Almost entirely because of him.
Sure, John Henson is delivering double-doubles more regularly than the Black Eyed Peas play sporting events, and Harrison Barnes now looks like the prospect most thought would be a first-team All-American. But don't get it twisted. It's not a coincidence that both future pros -- and Zeller, too -- started blossoming almost immediately after Williams demoted Larry Drew following an embarrassing loss at Georgia Tech and finally inserted Marshall into the starting lineup.
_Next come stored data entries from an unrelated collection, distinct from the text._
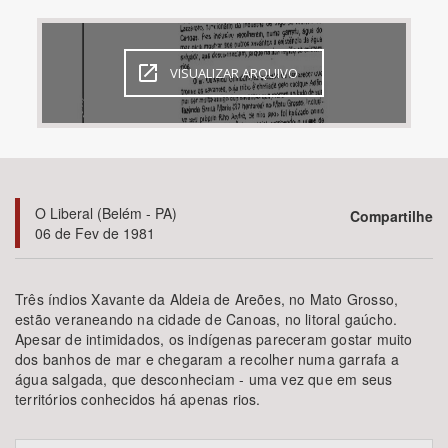
Bioma / Bacia
VISUALIZAR ARQUIVO
Tema
Subtema
Área de Levantamento
O Liberal (Belém - PA)
Compartilhe
06 de Fev de 1981
Área Protegida
Três índios Xavante da Aldeia de Areões, no Mato Grosso,
estão veraneando na cidade de Canoas, no litoral gaúcho.
BUSCAR
Apesar de intimidados, os indígenas pareceram gostar muito
dos banhos de mar e chegaram a recolher numa garrafa a
água salgada, que desconheciam - uma vez que em seus
territórios conhecidos há apenas rios.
Suddenly, the Tar Heels had a point guard who possessed the one quality almost all great point guards possess, and everybody on UNC's roster has benefitted just like UNC as a whole.
"He's the kind of point guard who does make people better because he gets them the ball where they can shoot and score," Williams said. "From the shoulders up, it's hard to imagine anyone can think it better than he can."
|His teammates know it, his coach knows it and Mike Krzyzewski knows it now: Kendall Marshall makes everyone around him better. (AP)|
That's gotta be why he quit five games after Marshall took his spot, right?
Drew had to know deep down that he was lucky to remain a starter as long as he did, and that there was no way he'd ever take the position back from his younger and more talented teammate. The California native's most relevant days as a Tar Heel were over the second Williams turned to Marshall, which begs the question again: Why did it take so long for Williams to turn to Marshall?
"You're not gonna like my answer," Zeller said. "It's Coach's decision."
But did you see signs of Marshall's greatness in the preseason?
"You could always see in pickup how well he passed the ball and how well he managed the game," Zeller said. "He's a fantastic player. He does a lot of things that make our jobs easy. He can pass you the ball and you just have to lay it up. He can create. And if somebody hasn't had a shot in a long time, he recognizes that and runs a play for them."
And it typically leads to easy buckets.
Which is why North Carolina shot 52.4 percent from the field against Duke.
Which is why North Carolina will be hanging another ACC championship banner soon.
Which is why you'd be wise to have the Tar Heels on your short list of national title contenders.
Thirteen Saturdays ago they were 4-3 and unranked. But they're now 24-6 and poised to move into the top 10 because they've got a star point guard to go with their star wing and huge frontcourt, and that's not something North Carolina had -- or at least it's not something North Carolina utilized -- back when it was losing to Illinois, Minnesota and Georgia Tech while making all of what's happened since seem unlikely.
"I wanted it to be my team from the beginning," Marshall acknowledged. "But I'm just happy that I can be that player now."